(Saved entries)
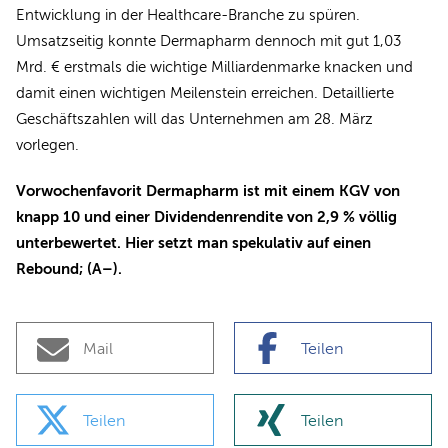
Entwicklung in der Healthcare-Branche zu spüren.
Umsatzseitig konnte Dermapharm dennoch mit gut 1,03
Mrd. € erstmals die wichtige Milliardenmarke knacken und
damit einen wichtigen Meilenstein erreichen. Detaillierte
Geschäftszahlen will das Unternehmen am 28. März
vorlegen.
Vorwochenfavorit Dermapharm ist mit einem KGV von
knapp 10 und einer Dividendenrendite von 2,9 % völlig
unterbewertet. Hier setzt man spekulativ auf einen
Rebound; (A–).
Mail
Teilen
Teilen
Teilen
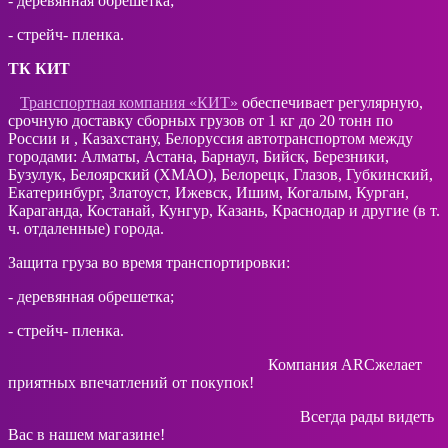
- деревянная обрешетка;
- стрейч- пленка.
ТК КИТ
Транспортная компания «КИТ»
обеспечивает регулярную,
срочную доставку сборных грузов от 1 кг до 20 тонн по
России и , Казахстану, Белоруссия автотранспортом между
городами: Алматы, Астана, Барнаул, Бийск, Березники,
Бузулук, Белоярский (ХМАО), Белорецк, Глазов, Губкинский,
Екатеринбург, Златоуст, Ижевск, Ишим, Когалым, Курган,
Караганда, Костанай, Кунгур, Казань, Краснодар и другие (в т.
ч. отдаленные) города.
Защита груза во время транспортировки:
- деревянная обрешетка;
- стрейч- пленка.
Компания ARCжелает
приятных впечатлений от покупок!
Всегда рады видеть
Вас в нашем магазине!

REQUIRED WORK: Give back all entries exactly. No pictures belong in the copy.

TASK SOLUTION:
Entwicklung in der Healthcare-Branche zu spüren.
Umsatzseitig konnte Dermapharm dennoch mit gut 1,03
Mrd. € erstmals die wichtige Milliardenmarke knacken und
damit einen wichtigen Meilenstein erreichen. Detaillierte
Geschäftszahlen will das Unternehmen am 28. März
vorlegen.
Vorwochenfavorit Dermapharm ist mit einem KGV von
knapp 10 und einer Dividendenrendite von 2,9 % völlig
unterbewertet. Hier setzt man spekulativ auf einen
Rebound; (A–).
Mail
Teilen
Teilen
Teilen
- деревянная обрешетка;
- стрейч- пленка.
ТК КИТ
Транспортная компания «КИТ»
обеспечивает регулярную,
срочную доставку сборных грузов от 1 кг до 20 тонн по
России и , Казахстану, Белоруссия автотранспортом между
городами: Алматы, Астана, Барнаул, Бийск, Березники,
Бузулук, Белоярский (ХМАО), Белорецк, Глазов, Губкинский,
Екатеринбург, Златоуст, Ижевск, Ишим, Когалым, Курган,
Караганда, Костанай, Кунгур, Казань, Краснодар и другие (в т.
ч. отдаленные) города.
Защита груза во время транспортировки:
- деревянная обрешетка;
- стрейч- пленка.
Компания ARCжелает
приятных впечатлений от покупок!
Всегда рады видеть
Вас в нашем магазине!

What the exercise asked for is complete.